DATA SUPPLIED:

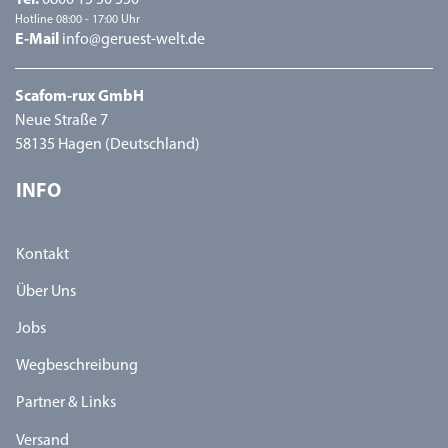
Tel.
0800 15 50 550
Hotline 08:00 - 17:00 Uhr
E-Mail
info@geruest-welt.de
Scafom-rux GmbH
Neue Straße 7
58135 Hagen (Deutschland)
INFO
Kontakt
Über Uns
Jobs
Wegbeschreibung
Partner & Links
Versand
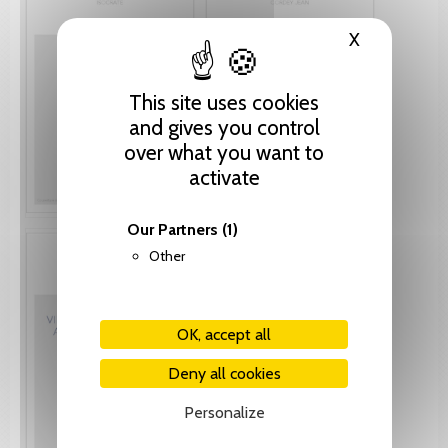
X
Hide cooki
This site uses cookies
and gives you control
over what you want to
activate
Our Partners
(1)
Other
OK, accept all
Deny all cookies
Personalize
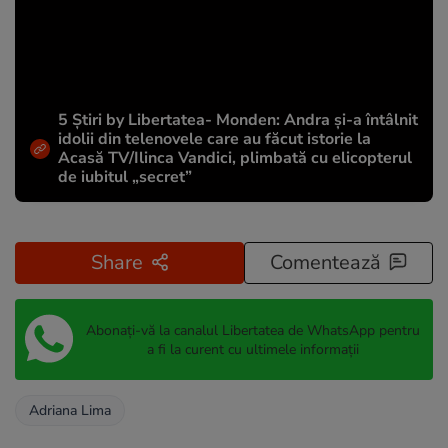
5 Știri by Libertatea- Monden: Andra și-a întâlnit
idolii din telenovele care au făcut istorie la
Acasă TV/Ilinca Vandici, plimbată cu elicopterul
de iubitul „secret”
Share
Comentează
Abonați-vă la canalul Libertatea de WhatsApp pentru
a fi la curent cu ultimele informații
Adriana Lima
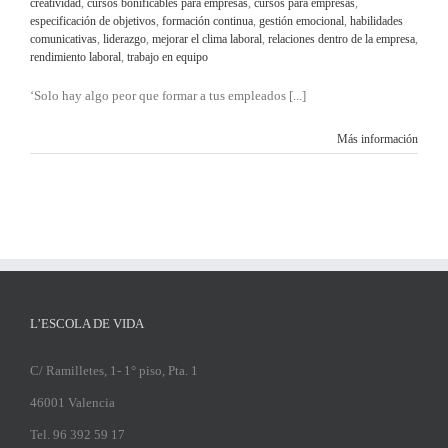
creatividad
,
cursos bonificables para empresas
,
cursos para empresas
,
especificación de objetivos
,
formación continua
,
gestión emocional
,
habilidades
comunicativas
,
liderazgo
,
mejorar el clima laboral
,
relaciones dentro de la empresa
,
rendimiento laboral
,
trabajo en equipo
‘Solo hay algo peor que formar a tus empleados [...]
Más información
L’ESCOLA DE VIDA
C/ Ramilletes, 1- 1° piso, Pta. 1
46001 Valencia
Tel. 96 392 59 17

---

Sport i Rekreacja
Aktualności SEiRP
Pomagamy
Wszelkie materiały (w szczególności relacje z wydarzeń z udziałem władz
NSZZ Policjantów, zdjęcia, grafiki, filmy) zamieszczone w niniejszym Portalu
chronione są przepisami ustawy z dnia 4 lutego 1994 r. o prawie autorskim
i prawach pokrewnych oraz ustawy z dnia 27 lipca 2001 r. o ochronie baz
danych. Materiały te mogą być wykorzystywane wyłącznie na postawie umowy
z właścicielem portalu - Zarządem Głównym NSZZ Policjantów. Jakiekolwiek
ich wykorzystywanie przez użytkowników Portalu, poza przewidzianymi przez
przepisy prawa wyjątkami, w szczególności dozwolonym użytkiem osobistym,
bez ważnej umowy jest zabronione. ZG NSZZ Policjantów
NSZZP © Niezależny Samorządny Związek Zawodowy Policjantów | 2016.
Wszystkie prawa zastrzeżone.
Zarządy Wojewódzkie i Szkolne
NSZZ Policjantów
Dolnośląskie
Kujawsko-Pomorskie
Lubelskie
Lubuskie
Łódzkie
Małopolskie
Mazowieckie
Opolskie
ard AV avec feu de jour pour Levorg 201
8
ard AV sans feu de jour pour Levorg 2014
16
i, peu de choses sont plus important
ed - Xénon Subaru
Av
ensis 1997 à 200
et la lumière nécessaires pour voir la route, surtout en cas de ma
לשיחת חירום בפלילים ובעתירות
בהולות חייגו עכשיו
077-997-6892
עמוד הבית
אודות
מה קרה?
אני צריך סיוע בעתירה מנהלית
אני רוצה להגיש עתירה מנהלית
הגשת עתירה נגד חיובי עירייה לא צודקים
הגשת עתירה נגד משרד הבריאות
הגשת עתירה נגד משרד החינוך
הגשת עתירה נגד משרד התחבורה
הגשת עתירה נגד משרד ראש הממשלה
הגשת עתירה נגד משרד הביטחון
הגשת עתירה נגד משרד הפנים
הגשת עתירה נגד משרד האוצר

--

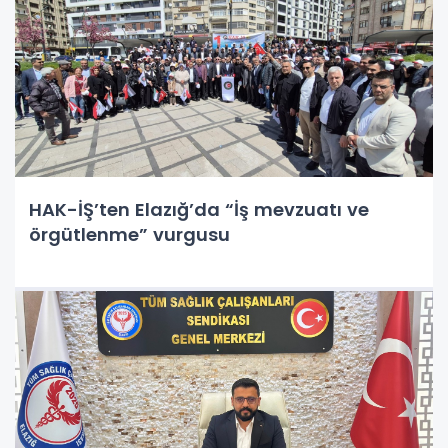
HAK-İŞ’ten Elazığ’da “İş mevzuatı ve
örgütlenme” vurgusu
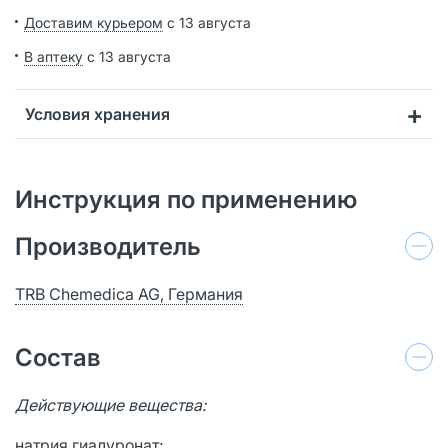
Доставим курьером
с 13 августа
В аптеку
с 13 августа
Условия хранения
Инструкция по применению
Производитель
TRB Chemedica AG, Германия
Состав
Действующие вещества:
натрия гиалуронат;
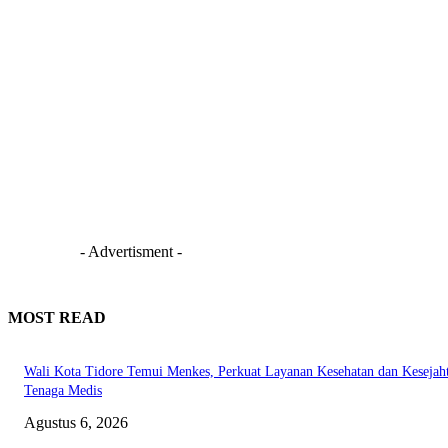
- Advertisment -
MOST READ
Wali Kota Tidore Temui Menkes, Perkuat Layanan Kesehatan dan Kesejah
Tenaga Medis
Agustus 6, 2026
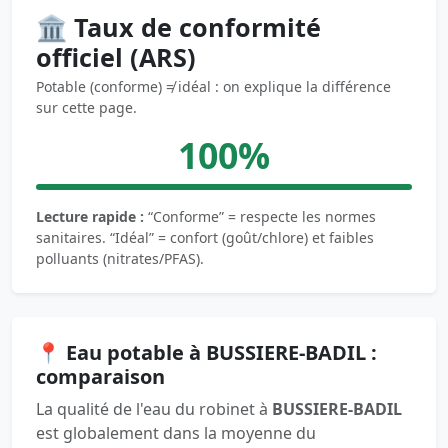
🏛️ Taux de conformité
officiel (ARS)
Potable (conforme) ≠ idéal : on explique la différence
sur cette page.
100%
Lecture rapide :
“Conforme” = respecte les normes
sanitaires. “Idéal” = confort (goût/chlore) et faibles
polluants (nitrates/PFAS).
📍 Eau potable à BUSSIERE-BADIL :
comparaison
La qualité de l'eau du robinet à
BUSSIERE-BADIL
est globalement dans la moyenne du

DIRECTIONS FOR THIS TASK: The string "dnia" may appear on lines of the data above; give the number of those lines and nothing more.

RESPONSE: 2